Sheffield Daily Telegraph – Monday 17 May 1909
Conisbro’ Tragedy.
Family Imperilled,
Out of Work Miner’s Suicide.
A shocking tragedy, in which whole family narrowly escaped extermination, took place at Conisborough in the early hours of Saturday morning. The chief actor in the occurrence was a miner named George Brown (46), of 12. Marr Street, Conisborough. He was discovered 4.15 in the morning lying in bed with his throat cut, but previous to perpetrating the deed he had turned the gas all over the house, and his eight children all came within an ace of death by asphyxiation.
Brown has suffered a series of harrowing misfortunes during the last sixteen months, losing his wife, who died in child birth little more than a year ago. Added to this he has been without work since January, with the exception of about two days.
Some time ago his eldest son, aged eighteen, was fatally injured in the pit, and the family had subsisted best they could on the compensation money. A girl of sixteen, his eldest child, has, since her mother’s death supplied her place to the little ones.
Some days ago Brown had a dispute with a neighbour, and this resulted in him being summoned to appear at the Doncaster Police Court, on Saturday morning on a charge of assault. These misfortunes no doubt weighed upon his mind.

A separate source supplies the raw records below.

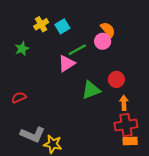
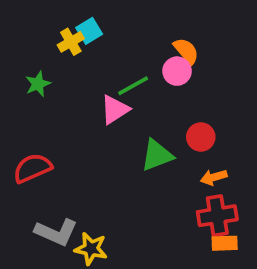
cyan square: (62, 26) -> (89, 31), moved
red semicircle: (19, 97) -> (32, 168), size x1.5
orange arrow: (124, 103) -> (214, 177), turned -104

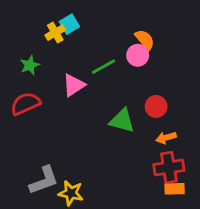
pink triangle: (115, 110) -> (74, 85), moved
green triangle: (157, 155) -> (122, 121), turned 36
red semicircle: (32, 168) -> (25, 104), moved
gray L-shape: (56, 232) -> (44, 180), turned -44

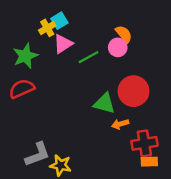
green star: (30, 65) -> (25, 56), size x1.5
pink triangle: (74, 85) -> (63, 44), moved
red circle: (156, 106) -> (134, 91), size x1.6
orange arrow: (166, 138) -> (120, 124), moved

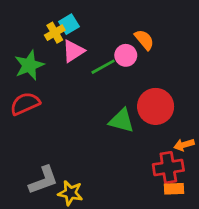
pink circle: (118, 47) -> (126, 55), moved
orange arrow: (120, 124) -> (184, 145), moved

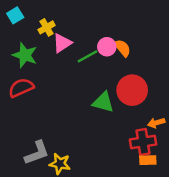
cyan square: (69, 24) -> (15, 15), moved
orange semicircle: (144, 40) -> (122, 48), moved
green star: (29, 65) -> (25, 55), turned -30

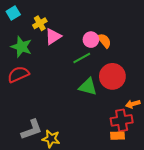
green line: (88, 56) -> (82, 58), moved
orange rectangle: (148, 160) -> (117, 136), moved

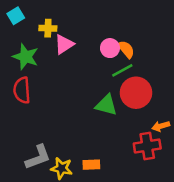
yellow cross: (40, 23) -> (48, 28), turned 32
green line: (82, 58) -> (122, 70), moved
red semicircle: (18, 74) -> (22, 90), turned -70
orange rectangle: (117, 136) -> (91, 165), moved

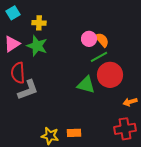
pink triangle: (64, 44) -> (12, 44), moved
green star: (26, 57) -> (37, 46), moved
red cross: (147, 146) -> (125, 129), moved
gray L-shape: (38, 157) -> (28, 90), moved

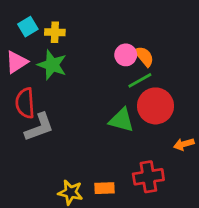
cyan square: (13, 13) -> (28, 27), moved
red cross: (125, 129) -> (148, 177), moved

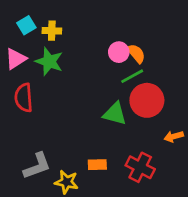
gray L-shape: (39, 127) -> (37, 166), moved
red cross: (148, 177) -> (140, 167), turned 36
orange rectangle: (104, 188) -> (97, 165), moved

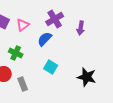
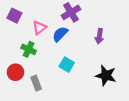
pink triangle: (23, 25) -> (39, 28), moved
purple arrow: (81, 28) -> (99, 36), moved

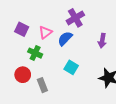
purple square: (14, 16) -> (22, 29), moved

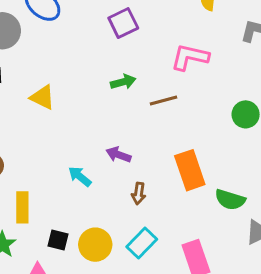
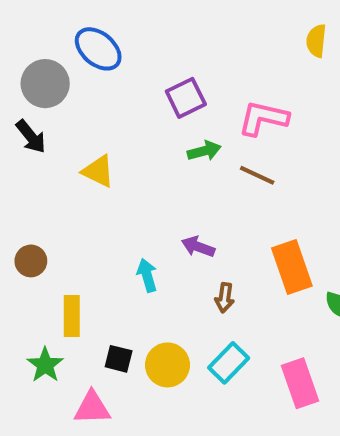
purple square: (123, 23) -> (186, 98), moved
pink L-shape: (190, 57) -> (263, 118), moved
brown line: (163, 100) -> (257, 175), turned 40
cyan arrow: (80, 176) -> (147, 275), turned 35

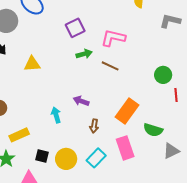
yellow triangle: (98, 171) -> (32, 64), turned -30
orange rectangle: (292, 267) -> (127, 111), turned 55
yellow rectangle: (72, 316) -> (19, 135), turned 66
pink rectangle: (300, 383) -> (125, 148), moved

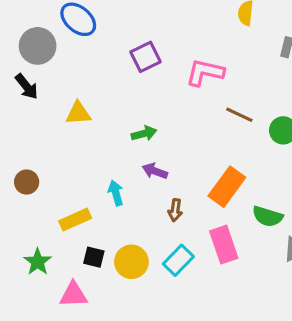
green arrow: (84, 54) -> (144, 134), moved
brown line: (110, 66) -> (239, 115), moved
yellow rectangle: (19, 135) -> (75, 220), moved

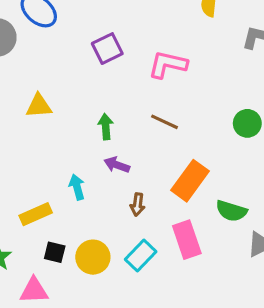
brown line: (239, 115) -> (165, 122), moved
green arrow: (144, 134) -> (106, 127), turned -80

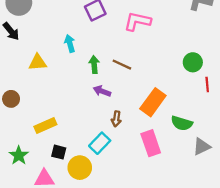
yellow triangle: (39, 106) -> (38, 62), moved
brown line: (165, 122) -> (122, 65), moved
cyan arrow: (77, 187) -> (70, 43), moved
cyan rectangle: (141, 255) -> (100, 143), moved
yellow circle: (93, 257) -> (80, 168), moved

The eldest daughter, a bright girl who has been the mainstay of the family, when seen by our representative on Saturday, said her father was in his normal condition the previous night. He went to rest rather earlier than usual —about 10.30 —leaving the other members of the family still up. She retired at about half-past eleven. Her father slept in the front bedroom with her brother Joseph, aged 15, and James aged 13. She and the other five children occupied the back room, which contained two beds.
About four o’clock in the morning the baby awakened her by gasping for breath. Alarmed, she called out and aroused her father, telling him that she thought the baby was in a fit. He got out of bed and came into the room, looked at the baby and said there was nothing the matter with it, but she could go into his bed and he would stay and quieten the child. She refused to do this, and he went back to his own room.
About fifteen minutes afterwards the “knockerup’’ came to waken Joseph, who is employed as a coupler in the pit bottom. The two boys, Joseph and James, came running into her room, horror stricken, and said their father was making a choking noise and was covered with blood.
They themselves fell down and were violently sick, and she too was all but overcome by the fumes of the gas, which, it was afterwards found, had been turned on.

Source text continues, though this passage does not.